> [Brief] Leave every picture out, and write out the remaining entries exactly.

> [Record extracts]
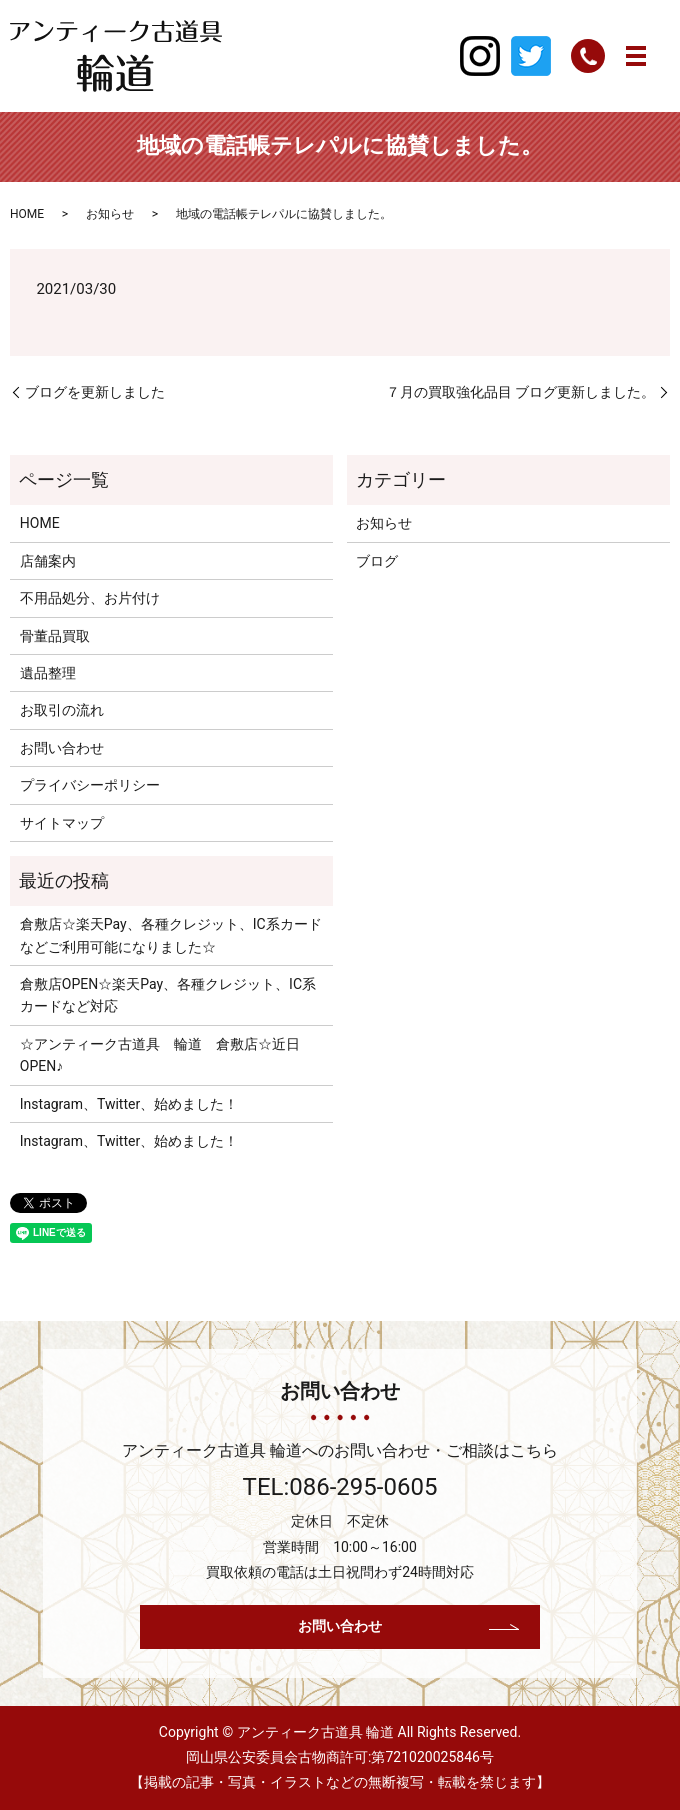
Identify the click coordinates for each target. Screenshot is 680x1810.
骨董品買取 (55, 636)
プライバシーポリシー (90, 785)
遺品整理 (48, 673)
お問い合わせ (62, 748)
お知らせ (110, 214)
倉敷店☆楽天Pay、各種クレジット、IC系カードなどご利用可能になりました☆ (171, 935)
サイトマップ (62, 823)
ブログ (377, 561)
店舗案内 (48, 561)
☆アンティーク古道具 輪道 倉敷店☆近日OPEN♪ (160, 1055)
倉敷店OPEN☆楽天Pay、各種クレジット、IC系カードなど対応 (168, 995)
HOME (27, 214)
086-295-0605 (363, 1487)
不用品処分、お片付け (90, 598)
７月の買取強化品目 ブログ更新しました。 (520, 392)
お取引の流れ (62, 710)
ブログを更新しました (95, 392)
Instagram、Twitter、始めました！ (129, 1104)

> [Output]
Identify the click coordinates for each target. Screenshot is 680x1810.
骨董品買取 (55, 636)
プライバシーポリシー (90, 785)
遺品整理 (48, 673)
お問い合わせ (62, 748)
お知らせ (110, 214)
倉敷店☆楽天Pay、各種クレジット、IC系カードなどご利用可能になりました☆ (171, 935)
サイトマップ (62, 823)
ブログ (377, 561)
店舗案内 (48, 561)
☆アンティーク古道具 輪道 倉敷店☆近日OPEN♪ (160, 1055)
倉敷店OPEN☆楽天Pay、各種クレジット、IC系カードなど対応 (168, 995)
HOME (27, 214)
086-295-0605 (363, 1487)
不用品処分、お片付け (90, 598)
７月の買取強化品目 ブログ更新しました。 (520, 392)
お取引の流れ (62, 710)
ブログを更新しました (95, 392)
Instagram、Twitter、始めました！ (129, 1104)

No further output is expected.